Thumbsucker y Magnolia se acercaron ya a esta particular parcela temática de los niños prodigio-escaparate, pero lo que diferencia a Pequeña Miss Sunshine es que no carga las tintas en el hecho de que los padres sean un elemento de presión hacia los explotados superdotados sino que es la pequeña de la casa la que insta con vehemencia a toda su deslabazada célula familiar, circunstancialmente acrecentada por la visita de su tío suicida, a que recorra una travesía desproporcionada para conseguir en forma de trofeo los galones que no se cuelga en su vida diaria.

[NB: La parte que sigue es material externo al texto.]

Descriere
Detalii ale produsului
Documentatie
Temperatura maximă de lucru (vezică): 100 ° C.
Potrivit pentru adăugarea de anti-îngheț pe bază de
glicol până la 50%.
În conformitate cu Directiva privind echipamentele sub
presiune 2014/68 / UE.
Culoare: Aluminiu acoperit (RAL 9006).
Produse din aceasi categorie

Es precisamente la furgoneta que transporta a todos la que, con su destartalamiento, ofrece un espejo de los engranajes que hacen que se relacionen un heterogéneo grupo de personas como suelen siempre ser las familias. He ahí un punto de la finura evocativa de la que se han valido los realizadores para conseguir una comedia de calibre superior a la mayoría de sus coetáneas sin la necesidad de hacer soltar una sola carcajada. La risa va por dentro, camuflada en un sentimiento de desazón brutalmente representado por el loco de la familia, que no ve el momento en que poder quitarse de en medio, pero que a la postre es el único cabal de todos ellos.

Siendo difícil destacar una interpretación de un reparto sencillamente excepcional, Steve Carell brilla con luz propia en su hieratismo billmurrayano reivindicándose como un cómico de mil registros que nada tiene que envidiar ya a los consagrados Jim Carrey, Ben Stiller o Adam Sandler.